• **The data**:
--- START ---

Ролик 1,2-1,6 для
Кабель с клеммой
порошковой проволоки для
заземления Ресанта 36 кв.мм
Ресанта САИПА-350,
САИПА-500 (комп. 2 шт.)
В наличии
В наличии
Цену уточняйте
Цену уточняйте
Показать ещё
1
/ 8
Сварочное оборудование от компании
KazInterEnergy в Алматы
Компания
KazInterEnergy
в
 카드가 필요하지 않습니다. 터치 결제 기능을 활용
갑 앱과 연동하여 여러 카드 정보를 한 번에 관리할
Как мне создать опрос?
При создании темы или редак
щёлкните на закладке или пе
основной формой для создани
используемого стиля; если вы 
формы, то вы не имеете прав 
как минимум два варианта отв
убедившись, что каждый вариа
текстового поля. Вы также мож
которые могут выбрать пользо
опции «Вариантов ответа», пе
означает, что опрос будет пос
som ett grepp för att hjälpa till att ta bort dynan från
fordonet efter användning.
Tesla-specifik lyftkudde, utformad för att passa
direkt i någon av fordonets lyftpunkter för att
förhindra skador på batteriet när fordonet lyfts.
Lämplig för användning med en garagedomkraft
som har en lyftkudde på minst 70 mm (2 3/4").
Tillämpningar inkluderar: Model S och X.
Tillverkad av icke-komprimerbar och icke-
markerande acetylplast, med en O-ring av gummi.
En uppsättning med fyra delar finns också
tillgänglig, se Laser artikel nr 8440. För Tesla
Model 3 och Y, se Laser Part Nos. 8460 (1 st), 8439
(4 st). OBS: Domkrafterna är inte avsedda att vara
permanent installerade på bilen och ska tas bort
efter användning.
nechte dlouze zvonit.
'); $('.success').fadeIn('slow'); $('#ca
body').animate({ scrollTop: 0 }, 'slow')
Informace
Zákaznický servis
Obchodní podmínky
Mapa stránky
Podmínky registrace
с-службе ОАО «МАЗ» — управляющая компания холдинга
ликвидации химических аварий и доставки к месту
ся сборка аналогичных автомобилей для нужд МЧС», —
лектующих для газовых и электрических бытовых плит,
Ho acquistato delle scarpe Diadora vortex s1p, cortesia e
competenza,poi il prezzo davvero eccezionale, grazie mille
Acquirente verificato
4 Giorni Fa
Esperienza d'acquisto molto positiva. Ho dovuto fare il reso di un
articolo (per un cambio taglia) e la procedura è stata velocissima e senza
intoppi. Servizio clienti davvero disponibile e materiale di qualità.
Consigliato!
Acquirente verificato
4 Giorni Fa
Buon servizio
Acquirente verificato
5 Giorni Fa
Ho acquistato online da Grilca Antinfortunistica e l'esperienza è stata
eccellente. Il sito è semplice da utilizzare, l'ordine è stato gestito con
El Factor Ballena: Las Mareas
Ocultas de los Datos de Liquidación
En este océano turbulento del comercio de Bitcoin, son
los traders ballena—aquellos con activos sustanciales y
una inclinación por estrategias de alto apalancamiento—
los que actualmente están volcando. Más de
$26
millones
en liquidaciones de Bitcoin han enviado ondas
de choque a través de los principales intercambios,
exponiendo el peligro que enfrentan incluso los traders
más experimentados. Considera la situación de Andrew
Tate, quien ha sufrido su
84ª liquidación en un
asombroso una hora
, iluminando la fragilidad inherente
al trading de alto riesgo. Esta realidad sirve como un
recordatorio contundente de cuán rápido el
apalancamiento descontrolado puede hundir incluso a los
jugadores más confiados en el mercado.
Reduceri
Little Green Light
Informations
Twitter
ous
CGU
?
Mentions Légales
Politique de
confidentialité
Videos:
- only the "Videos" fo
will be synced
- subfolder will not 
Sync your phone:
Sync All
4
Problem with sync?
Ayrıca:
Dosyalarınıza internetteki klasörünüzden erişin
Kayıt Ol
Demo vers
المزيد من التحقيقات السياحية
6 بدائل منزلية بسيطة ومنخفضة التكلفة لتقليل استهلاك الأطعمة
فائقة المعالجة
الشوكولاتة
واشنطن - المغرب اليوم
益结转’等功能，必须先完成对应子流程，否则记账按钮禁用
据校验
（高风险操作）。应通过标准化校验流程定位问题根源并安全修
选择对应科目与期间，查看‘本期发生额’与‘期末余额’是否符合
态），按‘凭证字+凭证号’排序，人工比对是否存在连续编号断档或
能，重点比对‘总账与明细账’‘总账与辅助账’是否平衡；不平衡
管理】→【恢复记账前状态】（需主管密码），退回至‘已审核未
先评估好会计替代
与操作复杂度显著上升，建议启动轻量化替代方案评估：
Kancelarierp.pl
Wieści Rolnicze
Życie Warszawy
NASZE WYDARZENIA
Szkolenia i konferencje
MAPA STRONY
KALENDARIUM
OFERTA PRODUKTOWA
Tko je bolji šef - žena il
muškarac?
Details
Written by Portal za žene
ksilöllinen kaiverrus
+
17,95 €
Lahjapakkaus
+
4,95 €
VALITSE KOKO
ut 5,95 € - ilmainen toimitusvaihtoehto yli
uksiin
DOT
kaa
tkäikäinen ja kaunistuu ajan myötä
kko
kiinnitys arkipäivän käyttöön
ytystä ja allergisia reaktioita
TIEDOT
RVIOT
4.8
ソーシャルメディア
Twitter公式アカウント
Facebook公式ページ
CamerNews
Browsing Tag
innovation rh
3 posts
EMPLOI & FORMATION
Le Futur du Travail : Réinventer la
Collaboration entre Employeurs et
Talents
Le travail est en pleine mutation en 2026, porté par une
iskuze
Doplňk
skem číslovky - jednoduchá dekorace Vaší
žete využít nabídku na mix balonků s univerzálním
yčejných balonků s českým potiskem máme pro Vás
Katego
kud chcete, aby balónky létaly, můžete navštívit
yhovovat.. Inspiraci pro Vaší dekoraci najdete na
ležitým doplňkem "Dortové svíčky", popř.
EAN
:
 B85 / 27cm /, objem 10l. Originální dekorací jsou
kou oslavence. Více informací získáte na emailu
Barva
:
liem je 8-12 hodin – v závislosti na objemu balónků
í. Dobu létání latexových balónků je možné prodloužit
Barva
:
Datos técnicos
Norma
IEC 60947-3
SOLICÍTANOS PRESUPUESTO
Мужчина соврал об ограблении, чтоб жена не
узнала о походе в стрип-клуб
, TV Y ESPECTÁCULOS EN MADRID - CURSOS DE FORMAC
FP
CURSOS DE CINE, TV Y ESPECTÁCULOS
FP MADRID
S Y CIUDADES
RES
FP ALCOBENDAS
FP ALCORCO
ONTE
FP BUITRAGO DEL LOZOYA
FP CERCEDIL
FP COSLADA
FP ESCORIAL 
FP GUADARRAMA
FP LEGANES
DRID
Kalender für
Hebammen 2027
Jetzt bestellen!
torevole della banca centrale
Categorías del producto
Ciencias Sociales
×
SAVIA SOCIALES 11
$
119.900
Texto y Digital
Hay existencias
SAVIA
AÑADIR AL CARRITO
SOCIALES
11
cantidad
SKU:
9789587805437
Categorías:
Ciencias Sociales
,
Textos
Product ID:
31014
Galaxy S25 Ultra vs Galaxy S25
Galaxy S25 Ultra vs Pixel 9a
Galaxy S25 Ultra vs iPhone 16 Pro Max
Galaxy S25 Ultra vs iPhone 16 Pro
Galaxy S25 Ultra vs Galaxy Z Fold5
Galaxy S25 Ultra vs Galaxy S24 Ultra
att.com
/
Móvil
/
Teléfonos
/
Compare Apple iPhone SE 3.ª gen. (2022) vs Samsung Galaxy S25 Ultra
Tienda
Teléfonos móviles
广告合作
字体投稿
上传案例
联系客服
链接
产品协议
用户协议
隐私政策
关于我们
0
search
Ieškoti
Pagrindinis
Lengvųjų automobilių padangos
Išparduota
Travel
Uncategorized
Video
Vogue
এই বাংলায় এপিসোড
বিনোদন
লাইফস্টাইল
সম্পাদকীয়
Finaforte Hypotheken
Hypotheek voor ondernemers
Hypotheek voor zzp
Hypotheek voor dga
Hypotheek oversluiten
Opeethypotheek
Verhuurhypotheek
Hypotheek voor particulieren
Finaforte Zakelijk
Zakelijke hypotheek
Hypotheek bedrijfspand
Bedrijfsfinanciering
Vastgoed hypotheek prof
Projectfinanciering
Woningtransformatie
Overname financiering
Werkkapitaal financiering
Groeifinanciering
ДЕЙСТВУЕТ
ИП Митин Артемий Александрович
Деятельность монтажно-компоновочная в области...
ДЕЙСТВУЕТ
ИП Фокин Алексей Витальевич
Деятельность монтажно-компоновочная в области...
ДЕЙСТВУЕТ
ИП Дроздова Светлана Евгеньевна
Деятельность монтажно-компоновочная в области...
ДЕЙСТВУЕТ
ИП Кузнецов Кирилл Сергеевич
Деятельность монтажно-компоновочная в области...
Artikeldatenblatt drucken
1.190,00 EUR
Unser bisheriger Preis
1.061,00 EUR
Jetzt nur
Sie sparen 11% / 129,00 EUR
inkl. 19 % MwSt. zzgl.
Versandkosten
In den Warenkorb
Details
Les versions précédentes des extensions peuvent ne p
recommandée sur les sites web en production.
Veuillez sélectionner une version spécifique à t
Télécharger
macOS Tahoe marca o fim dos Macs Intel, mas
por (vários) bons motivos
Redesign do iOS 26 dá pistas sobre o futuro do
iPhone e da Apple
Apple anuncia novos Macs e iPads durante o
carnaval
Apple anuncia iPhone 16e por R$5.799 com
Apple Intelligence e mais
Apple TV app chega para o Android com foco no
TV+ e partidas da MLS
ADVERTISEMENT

--- END ---

• **Exercise**: Starting at the line above that contains "узнала о походе в стрип-клуб", write out each line exactly until the line that contains "iPhone e da Apple" has been written, and stop there.

• **Task response**:
узнала о походе в стрип-клуб
, TV Y ESPECTÁCULOS EN MADRID - CURSOS DE FORMAC
FP
CURSOS DE CINE, TV Y ESPECTÁCULOS
FP MADRID
S Y CIUDADES
RES
FP ALCOBENDAS
FP ALCORCO
ONTE
FP BUITRAGO DEL LOZOYA
FP CERCEDIL
FP COSLADA
FP ESCORIAL 
FP GUADARRAMA
FP LEGANES
DRID
Kalender für
Hebammen 2027
Jetzt bestellen!
torevole della banca centrale
Categorías del producto
Ciencias Sociales
×
SAVIA SOCIALES 11
$
119.900
Texto y Digital
Hay existencias
SAVIA
AÑADIR AL CARRITO
SOCIALES
11
cantidad
SKU:
9789587805437
Categorías:
Ciencias Sociales
,
Textos
Product ID:
31014
Galaxy S25 Ultra vs Galaxy S25
Galaxy S25 Ultra vs Pixel 9a
Galaxy S25 Ultra vs iPhone 16 Pro Max
Galaxy S25 Ultra vs iPhone 16 Pro
Galaxy S25 Ultra vs Galaxy Z Fold5
Galaxy S25 Ultra vs Galaxy S24 Ultra
att.com
/
Móvil
/
Teléfonos
/
Compare Apple iPhone SE 3.ª gen. (2022) vs Samsung Galaxy S25 Ultra
Tienda
Teléfonos móviles
广告合作
字体投稿
上传案例
联系客服
链接
产品协议
用户协议
隐私政策
关于我们
0
search
Ieškoti
Pagrindinis
Lengvųjų automobilių padangos
Išparduota
Travel
Uncategorized
Video
Vogue
এই বাংলায় এপিসোড
বিনোদন
লাইফস্টাইল
সম্পাদকীয়
Finaforte Hypotheken
Hypotheek voor ondernemers
Hypotheek voor zzp
Hypotheek voor dga
Hypotheek oversluiten
Opeethypotheek
Verhuurhypotheek
Hypotheek voor particulieren
Finaforte Zakelijk
Zakelijke hypotheek
Hypotheek bedrijfspand
Bedrijfsfinanciering
Vastgoed hypotheek prof
Projectfinanciering
Woningtransformatie
Overname financiering
Werkkapitaal financiering
Groeifinanciering
ДЕЙСТВУЕТ
ИП Митин Артемий Александрович
Деятельность монтажно-компоновочная в области...
ДЕЙСТВУЕТ
ИП Фокин Алексей Витальевич
Деятельность монтажно-компоновочная в области...
ДЕЙСТВУЕТ
ИП Дроздова Светлана Евгеньевна
Деятельность монтажно-компоновочная в области...
ДЕЙСТВУЕТ
ИП Кузнецов Кирилл Сергеевич
Деятельность монтажно-компоновочная в области...
Artikeldatenblatt drucken
1.190,00 EUR
Unser bisheriger Preis
1.061,00 EUR
Jetzt nur
Sie sparen 11% / 129,00 EUR
inkl. 19 % MwSt. zzgl.
Versandkosten
In den Warenkorb
Details
Les versions précédentes des extensions peuvent ne p
recommandée sur les sites web en production.
Veuillez sélectionner une version spécifique à t
Télécharger
macOS Tahoe marca o fim dos Macs Intel, mas
por (vários) bons motivos
Redesign do iOS 26 dá pistas sobre o futuro do
iPhone e da Apple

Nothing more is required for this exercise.